Fermez les yeux, l’exposition commence! Au Musée Marmottan Monet, « L’Empire du Sommeil » explore toutes les faces de la nuit : la tendre sieste, la torpeur amoureuse, le sommeil divin, les songes surréalistes ou les cauchemars somnambules! De Goya et ses Sommeils à Courbet et sa Voyante, de Monet et son bouleversant Camille sur son lit de mort à Vallotton, peintre des intimités troubles, ou encore Millais, poète du sommeil enfantin — chacun fait de la nuit son miroir, et du lit son autel. Plongée dans le royaume des paupières closes, où on croise des dormeurs lascifs, des nymphes en apnée, des dormeuses d’un autre monde.

Quand l’esprit décroche, les artistes s’accrochent
Du XIXᵉ siècle à nos insomnies contemporaines, le sommeil obsède et fascine. Entre Hypnos et Thanatos, l’un endort, l’autre fauche — mais les deux inspirent. Qu’on y voie la petite mort ou le grand repos, il reste ce théâtre où tout peut arriver, même ce qu’on n’a pas rêvé.
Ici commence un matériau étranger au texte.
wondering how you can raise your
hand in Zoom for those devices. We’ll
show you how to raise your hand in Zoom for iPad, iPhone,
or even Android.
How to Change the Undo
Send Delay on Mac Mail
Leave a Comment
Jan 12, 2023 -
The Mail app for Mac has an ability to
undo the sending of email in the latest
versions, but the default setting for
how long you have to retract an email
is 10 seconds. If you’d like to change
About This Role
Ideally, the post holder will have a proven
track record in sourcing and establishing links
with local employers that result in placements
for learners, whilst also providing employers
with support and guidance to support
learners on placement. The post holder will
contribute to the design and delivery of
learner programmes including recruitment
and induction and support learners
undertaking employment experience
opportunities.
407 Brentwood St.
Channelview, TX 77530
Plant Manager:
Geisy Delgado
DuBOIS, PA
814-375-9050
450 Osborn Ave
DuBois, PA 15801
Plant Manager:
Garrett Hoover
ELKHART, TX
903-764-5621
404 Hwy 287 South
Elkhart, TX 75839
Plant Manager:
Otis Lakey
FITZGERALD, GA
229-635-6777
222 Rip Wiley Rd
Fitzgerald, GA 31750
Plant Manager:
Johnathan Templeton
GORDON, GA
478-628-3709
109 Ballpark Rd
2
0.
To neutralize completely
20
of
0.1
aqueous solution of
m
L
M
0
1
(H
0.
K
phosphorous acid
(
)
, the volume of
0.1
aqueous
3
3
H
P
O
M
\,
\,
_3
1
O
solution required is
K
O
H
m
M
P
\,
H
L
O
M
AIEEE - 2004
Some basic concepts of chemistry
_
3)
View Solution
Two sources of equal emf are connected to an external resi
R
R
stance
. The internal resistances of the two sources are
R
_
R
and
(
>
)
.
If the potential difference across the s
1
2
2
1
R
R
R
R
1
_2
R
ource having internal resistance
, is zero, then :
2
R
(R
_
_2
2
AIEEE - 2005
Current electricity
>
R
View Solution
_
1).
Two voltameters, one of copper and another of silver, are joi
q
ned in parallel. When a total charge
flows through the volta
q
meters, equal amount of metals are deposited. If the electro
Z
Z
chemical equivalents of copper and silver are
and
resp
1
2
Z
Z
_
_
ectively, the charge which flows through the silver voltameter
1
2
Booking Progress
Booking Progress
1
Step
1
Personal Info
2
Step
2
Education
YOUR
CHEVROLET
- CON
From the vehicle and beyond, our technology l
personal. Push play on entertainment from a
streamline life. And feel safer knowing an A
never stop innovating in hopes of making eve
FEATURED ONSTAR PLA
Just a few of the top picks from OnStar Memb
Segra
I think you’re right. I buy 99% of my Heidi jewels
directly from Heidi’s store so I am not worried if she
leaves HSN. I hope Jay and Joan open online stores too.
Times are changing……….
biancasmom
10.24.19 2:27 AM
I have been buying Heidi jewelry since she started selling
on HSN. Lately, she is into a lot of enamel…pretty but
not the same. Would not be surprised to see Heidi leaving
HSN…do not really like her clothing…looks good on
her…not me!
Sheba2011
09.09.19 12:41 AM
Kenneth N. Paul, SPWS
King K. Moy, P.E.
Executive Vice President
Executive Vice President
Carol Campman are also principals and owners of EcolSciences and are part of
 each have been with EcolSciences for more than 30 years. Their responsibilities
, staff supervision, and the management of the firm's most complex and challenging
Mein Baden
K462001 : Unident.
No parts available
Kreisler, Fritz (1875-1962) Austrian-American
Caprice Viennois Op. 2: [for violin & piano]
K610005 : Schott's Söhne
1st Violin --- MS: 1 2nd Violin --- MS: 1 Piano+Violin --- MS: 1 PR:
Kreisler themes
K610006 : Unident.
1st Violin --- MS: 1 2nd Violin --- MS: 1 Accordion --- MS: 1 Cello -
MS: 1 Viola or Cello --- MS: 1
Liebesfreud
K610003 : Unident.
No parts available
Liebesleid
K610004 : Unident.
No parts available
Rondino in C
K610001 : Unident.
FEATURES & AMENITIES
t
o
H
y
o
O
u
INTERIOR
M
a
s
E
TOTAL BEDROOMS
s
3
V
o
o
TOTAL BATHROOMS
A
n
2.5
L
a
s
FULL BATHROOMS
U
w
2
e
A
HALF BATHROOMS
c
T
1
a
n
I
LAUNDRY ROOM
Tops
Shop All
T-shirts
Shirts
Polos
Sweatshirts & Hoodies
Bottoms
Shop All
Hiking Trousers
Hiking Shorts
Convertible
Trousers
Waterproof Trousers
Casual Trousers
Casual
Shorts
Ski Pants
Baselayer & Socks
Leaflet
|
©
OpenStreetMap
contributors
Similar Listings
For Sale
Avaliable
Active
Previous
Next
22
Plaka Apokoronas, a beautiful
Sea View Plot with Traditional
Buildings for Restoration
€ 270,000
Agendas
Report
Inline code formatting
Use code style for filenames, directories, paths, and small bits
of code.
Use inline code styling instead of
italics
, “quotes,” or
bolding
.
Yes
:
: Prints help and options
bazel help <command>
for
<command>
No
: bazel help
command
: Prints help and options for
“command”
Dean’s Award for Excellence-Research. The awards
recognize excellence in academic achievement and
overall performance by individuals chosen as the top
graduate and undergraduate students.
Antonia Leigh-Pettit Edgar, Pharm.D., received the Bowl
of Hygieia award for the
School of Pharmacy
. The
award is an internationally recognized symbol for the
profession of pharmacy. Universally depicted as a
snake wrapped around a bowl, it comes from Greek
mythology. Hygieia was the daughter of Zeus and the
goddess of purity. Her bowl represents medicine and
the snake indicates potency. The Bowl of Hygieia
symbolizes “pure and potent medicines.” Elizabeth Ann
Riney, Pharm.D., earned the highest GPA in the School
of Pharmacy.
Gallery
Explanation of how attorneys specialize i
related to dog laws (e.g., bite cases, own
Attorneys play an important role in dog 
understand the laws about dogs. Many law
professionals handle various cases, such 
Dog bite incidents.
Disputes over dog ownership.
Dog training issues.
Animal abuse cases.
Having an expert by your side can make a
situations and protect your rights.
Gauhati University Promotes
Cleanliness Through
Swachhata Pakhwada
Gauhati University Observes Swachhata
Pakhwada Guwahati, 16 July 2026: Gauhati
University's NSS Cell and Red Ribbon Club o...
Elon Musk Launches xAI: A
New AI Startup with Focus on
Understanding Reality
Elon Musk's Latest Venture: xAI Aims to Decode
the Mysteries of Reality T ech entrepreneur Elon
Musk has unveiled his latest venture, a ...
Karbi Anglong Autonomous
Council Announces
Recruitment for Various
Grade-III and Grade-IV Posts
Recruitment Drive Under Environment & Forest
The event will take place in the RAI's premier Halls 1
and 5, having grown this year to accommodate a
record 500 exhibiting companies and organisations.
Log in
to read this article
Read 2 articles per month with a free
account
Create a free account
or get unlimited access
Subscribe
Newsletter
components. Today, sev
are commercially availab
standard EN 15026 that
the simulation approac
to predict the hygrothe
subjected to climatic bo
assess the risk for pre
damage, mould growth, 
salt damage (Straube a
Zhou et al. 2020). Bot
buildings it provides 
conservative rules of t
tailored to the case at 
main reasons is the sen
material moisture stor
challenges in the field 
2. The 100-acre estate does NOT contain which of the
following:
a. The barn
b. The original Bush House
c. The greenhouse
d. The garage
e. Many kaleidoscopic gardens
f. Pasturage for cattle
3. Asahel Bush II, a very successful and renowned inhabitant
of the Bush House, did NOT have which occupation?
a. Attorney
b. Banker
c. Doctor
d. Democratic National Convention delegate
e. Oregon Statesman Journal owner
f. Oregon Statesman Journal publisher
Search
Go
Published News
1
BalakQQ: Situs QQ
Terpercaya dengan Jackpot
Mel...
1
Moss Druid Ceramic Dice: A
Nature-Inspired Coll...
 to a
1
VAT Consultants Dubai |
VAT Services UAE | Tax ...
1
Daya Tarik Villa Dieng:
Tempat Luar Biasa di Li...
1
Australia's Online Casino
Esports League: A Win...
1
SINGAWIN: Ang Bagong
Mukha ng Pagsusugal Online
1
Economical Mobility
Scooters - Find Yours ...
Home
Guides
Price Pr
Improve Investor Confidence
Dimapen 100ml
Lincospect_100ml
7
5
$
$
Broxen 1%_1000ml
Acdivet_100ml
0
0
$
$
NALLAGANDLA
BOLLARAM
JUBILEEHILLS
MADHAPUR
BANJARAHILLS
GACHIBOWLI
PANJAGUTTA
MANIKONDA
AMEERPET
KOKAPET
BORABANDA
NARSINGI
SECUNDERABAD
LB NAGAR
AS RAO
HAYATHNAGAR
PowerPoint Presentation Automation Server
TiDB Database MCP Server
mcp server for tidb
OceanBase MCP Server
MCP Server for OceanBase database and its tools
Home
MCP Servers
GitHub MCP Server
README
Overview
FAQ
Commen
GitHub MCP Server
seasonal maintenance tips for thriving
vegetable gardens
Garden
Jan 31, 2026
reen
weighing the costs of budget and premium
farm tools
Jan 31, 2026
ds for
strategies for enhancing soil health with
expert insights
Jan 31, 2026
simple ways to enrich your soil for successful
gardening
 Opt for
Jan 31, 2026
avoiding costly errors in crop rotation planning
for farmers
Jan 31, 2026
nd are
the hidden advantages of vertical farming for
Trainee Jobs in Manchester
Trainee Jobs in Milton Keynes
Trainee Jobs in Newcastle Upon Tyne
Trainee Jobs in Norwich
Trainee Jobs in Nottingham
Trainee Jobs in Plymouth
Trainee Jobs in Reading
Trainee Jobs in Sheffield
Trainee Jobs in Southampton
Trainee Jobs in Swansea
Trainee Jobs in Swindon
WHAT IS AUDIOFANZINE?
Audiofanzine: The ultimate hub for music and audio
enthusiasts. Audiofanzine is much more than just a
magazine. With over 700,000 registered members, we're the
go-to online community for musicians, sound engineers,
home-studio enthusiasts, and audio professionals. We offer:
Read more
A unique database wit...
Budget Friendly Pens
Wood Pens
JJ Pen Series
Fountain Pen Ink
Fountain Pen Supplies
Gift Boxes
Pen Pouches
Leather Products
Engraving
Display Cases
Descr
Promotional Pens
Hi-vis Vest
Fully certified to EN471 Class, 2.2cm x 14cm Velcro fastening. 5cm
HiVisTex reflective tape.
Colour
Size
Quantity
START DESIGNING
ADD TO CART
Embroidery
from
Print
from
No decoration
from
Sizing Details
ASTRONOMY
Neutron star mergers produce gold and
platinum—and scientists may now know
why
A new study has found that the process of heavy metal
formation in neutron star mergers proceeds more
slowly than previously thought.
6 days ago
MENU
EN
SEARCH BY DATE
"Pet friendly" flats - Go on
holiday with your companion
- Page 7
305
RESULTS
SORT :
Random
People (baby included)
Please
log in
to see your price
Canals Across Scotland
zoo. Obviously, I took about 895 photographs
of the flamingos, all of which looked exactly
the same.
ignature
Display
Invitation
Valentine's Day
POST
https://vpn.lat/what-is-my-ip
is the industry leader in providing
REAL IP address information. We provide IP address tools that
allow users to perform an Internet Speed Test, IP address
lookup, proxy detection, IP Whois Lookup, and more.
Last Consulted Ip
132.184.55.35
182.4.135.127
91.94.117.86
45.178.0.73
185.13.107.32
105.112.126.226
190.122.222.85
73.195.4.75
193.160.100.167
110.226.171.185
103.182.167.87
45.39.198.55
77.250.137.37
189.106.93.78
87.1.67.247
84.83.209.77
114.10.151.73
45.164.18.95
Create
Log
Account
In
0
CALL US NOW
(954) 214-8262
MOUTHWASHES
Félix Vallotton (1865–1925) Femme nue assise dans un fauteuil, 1897 Huile sur carton marouflé sur contreplaqué 28 × 27,5 cm Grenoble, musée de Grenoble © Musée de Grenoble – J.-L. Lacroix

Au Musée Marmottan Monet, le sommeil sort enfin du lit pour s’exposer en majesté ! Entre draps froissés et toiles somnambules, l’art rêve tout haut, le corps s’endort en beauté et la conscience s’accorde une trêve. D’un Ingres sculptant le repos en perfection à un Redon qui lui donne des ailes, d’un Vuillard murmurant entre rideaux et silence à un Bonnard baignés de lumière matinale, jusqu’aux rêveuses lunaires de Paul Delvaux — la nuit s’y décline dans toutes ses nuances, entre chair, mystère et clair-obscur. Et comme un écho littéraire, Jean Cocteau s’invite lui aussi dans le songe, avec Les 25 dormeurs, procession poétique d’âmes assoupies où l’on ne sait plus très bien qui veille, qui rêve et qui invente. Ici, on rêve en technicolor et on s’endort en beauté — là où le sommeil devient spectacle et la nuit, chef-d’œuvre.

John Faed (1819–1902)
Le Rêve du poète, 1881 – 1882
Huile sur toile
104,7 × 142,9 cm
Édimbourg, Royal Scottish Academy of Art & Architecture Collections (RSA)
© RSA Collections, Edinburgh

Sous la houlette de Laura Bossi — neurologue, historienne des sciences et commissaire scientifique — et de Sylvie Carlier, directrice des collections, accompagnées d’Anne-Sophie Luyton, le musée met en scène une traversée somnolente et savante : une exploration sensible où la science du sommeil dialogue avec sa poésie.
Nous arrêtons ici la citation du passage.